William is certainly flawed, though the show is different to anything he has done before. “This is a different space. But then, I never in a million years thought I’d be climbing over a table and biting the face off a man glued to a wheelchair [in Hannibal]. I looked at that and went ‘Crikey, that’s a lot’, but it might not get the same response as Obsession.
“But I do think it’s a shame that we’re just a bit closed to that amazing side of ourselves that we will all feel in our lives. Some of us may not feel extreme rage, but I’m pretty sure most of us will feel extreme passion.”

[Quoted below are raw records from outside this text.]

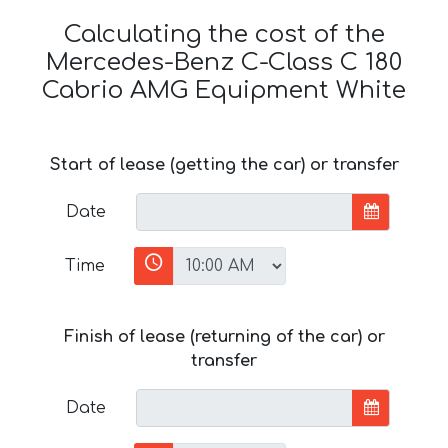
Calculating the cost of the
Mercedes-Benz C-Class C 180
Cabrio AMG Equipment White
Start of lease (getting the car) or transfer
Date
Time
Finish of lease (returning of the car) or
transfer
Date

In the book, though not in the show, William is a surgeon turned politician. “I was thinking there’s not many people who feel that overwhelming passion for somebody and take you down a road where it shatters your life. Then I thought about our politicians and went, ‘There’s a few people in politics that might watch this and relate to it’,” Armitage says, and just as I open my mouth to follow up, he gently shuts me down with a smile. “I’m not going to mention any names.”